Expectant Mother Release of Information

    Patient Information

    Authorization For Release of Information

    I hereby authorize any physician, nursing staff, medical facility, psychiatrist, psychologist, adoption agency, attorney, or federal, state, county or city agency to release any and all:

    • psychological, psychiatric, health information or diagnoses pertaining to me or my unborn child, including the gender of my child (even if I choose to not know myself) as well as my drug test results and information related to HIV, and other communicable diseases
    • birth certificate for myself or the child I am placing for adoption
    • Medicaid number and any other information about my case

    I authorize A Guardian Angel Adoptions, LLC to release my non- identifying information to the individual or couple that adopts my child, as identified by the “Placement Agreement” between A Guardian Angel Adoptions, LLC and the adoptive parent/parents.

    I also authorize A Guardian Angel Adoptions, LLC to release my information to legal counsel as well as court officials for finalization of my child’s adoption.
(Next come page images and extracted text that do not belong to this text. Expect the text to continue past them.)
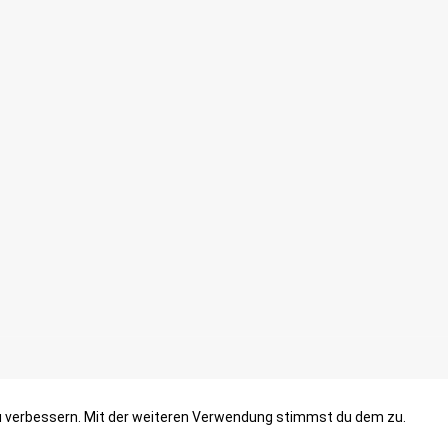
zu verbessern. Mit der weiteren Verwendung stimmst du dem zu.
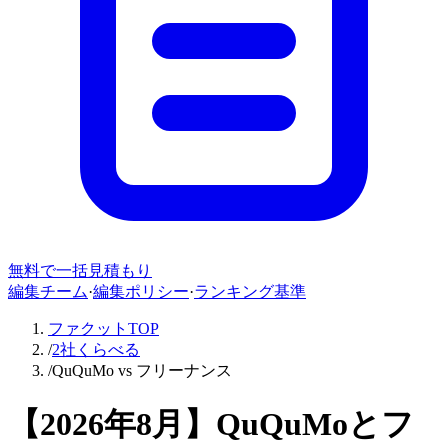
無料で一括見積もり
編集チーム
·
編集ポリシー
·
ランキング基準
ファクットTOP
/
2社くらべる
/
QuQuMo vs フリーナンス
【
2026年8月
】
QuQuMo
と
フ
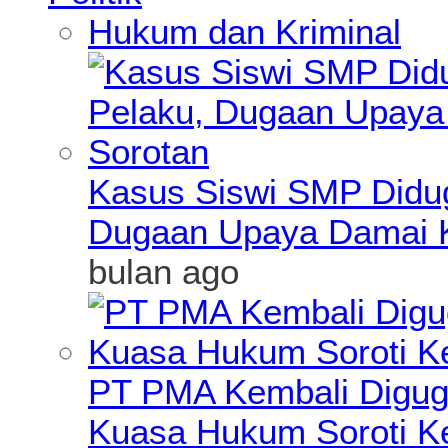
Hukum dan Kriminal
Kasus Siswi SMP Didu
Dugaan Upaya Damai K
bulan ago
PT PMA Kembali Diguga
Kuasa Hukum Soroti K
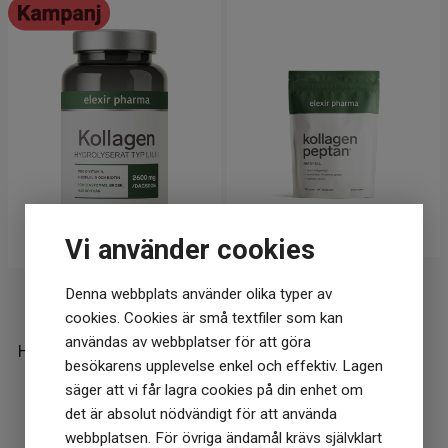
Vi använder cookies
Elexir pharma
Elexir pharma
Denna webbplats använder olika typer av
cookies. Cookies är små textfiler som kan
Elexir Pharma Kollagen
Elexir pharma Kollagen
användas av webbplatser för att göra
Hydrolyserat 120 tabletter
Peptan 500g
besökarens upplevelse enkel och effektiv. Lagen
191
kr
255 kr
236
kr
säger att vi får lagra cookies på din enhet om
det är absolut nödvändigt för att använda
I lager
I lager
webbplatsen. För övriga ändamål krävs självklart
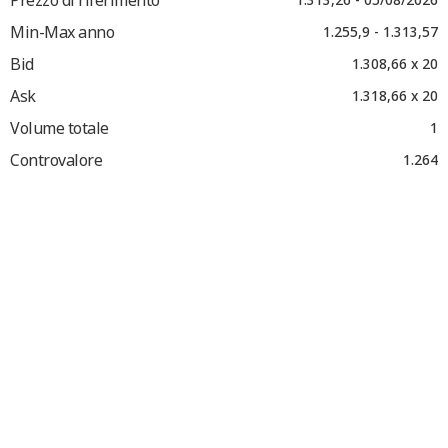
Min-Max anno
1.255,9 - 1.313,57
Bid
1.308,66 x 20
Ask
1.318,66 x 20
Volume totale
1
Controvalore
1.264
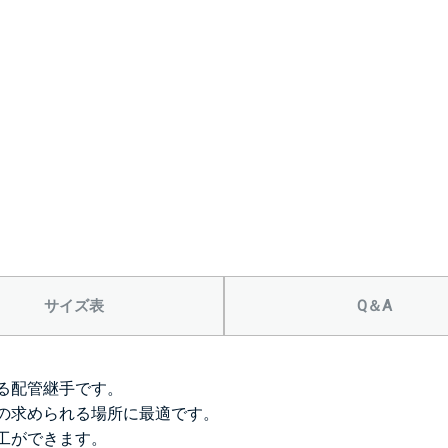
サイズ表
Q＆A
る配管継手です。
の求められる場所に最適です。
工ができます。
    I request that my information may be released to:
    A Guardian Angel Adoptions, LLC
    P.O. Box 95902
    South Jordan, Utah 84095
    Phone: (801) 756-7757 Fax: (801) 568-0567

    I Understand

    * I may revoke this authorization by providing a written statement to the provider except to the extent that the provider has already acted upon it.

    * The provider will not condition treatment on my providing this authorization unless the provision of health care is solely for the purpose of creating protected health information for disclosure to a third party.

    * Once this information is released, the receiver may further release it and it may no longer be protected information.

    * I may have a copy of this signed authorization.